## Description of the task
Transcribe exactly, leaving out pictures, the lines from the one that holds "equipment so the technician can have better" through the end of the data below, including both end lines and no others.

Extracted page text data

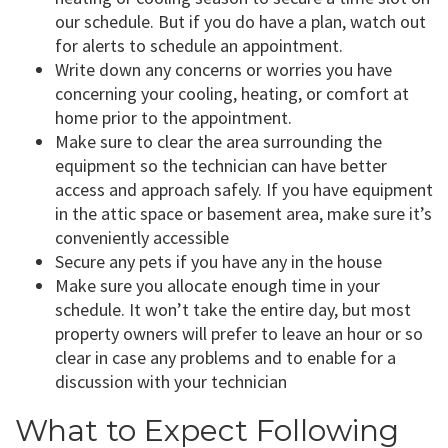
our schedule. But if you do have a plan, watch out
for alerts to schedule an appointment.
Write down any concerns or worries you have
concerning your cooling, heating, or comfort at
home prior to the appointment.
Make sure to clear the area surrounding the
equipment so the technician can have better
access and approach safely. If you have equipment
in the attic space or basement area, make sure it’s
conveniently accessible
Secure any pets if you have any in the house
Make sure you allocate enough time in your
schedule. It won’t take the entire day, but most
property owners will prefer to leave an hour or so
clear in case any problems and to enable for a
discussion with your technician
What to Expect Following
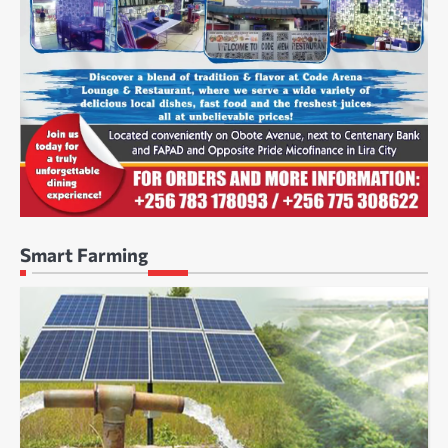
Smart Farming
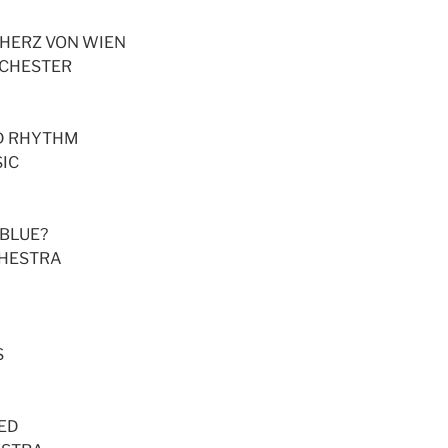
 HERZ VON WIEN
RCHESTER
ED RHYTHM
IC
 BLUE?
CHESTRA
S
SED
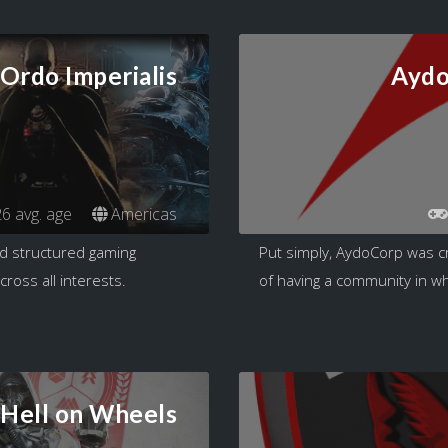
Ordo Imperialis
Aydo
6 avg. age
Americas
nd structured gaming
Put simply, AydoCorp was c
ross all interests.
of having a community in whi
Hell on Wheels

## Reply to the task
equipment so the technician can have better
access and approach safely. If you have equipment
in the attic space or basement area, make sure it’s
conveniently accessible
Secure any pets if you have any in the house
Make sure you allocate enough time in your
schedule. It won’t take the entire day, but most
property owners will prefer to leave an hour or so
clear in case any problems and to enable for a
discussion with your technician
What to Expect Following
Smart Farming
 HERZ VON WIEN
RCHESTER
ED RHYTHM
IC
 BLUE?
CHESTRA
S
SED
Ordo Imperialis
Aydo
6 avg. age
Americas
nd structured gaming
Put simply, AydoCorp was c
ross all interests.
of having a community in whi
Hell on Wheels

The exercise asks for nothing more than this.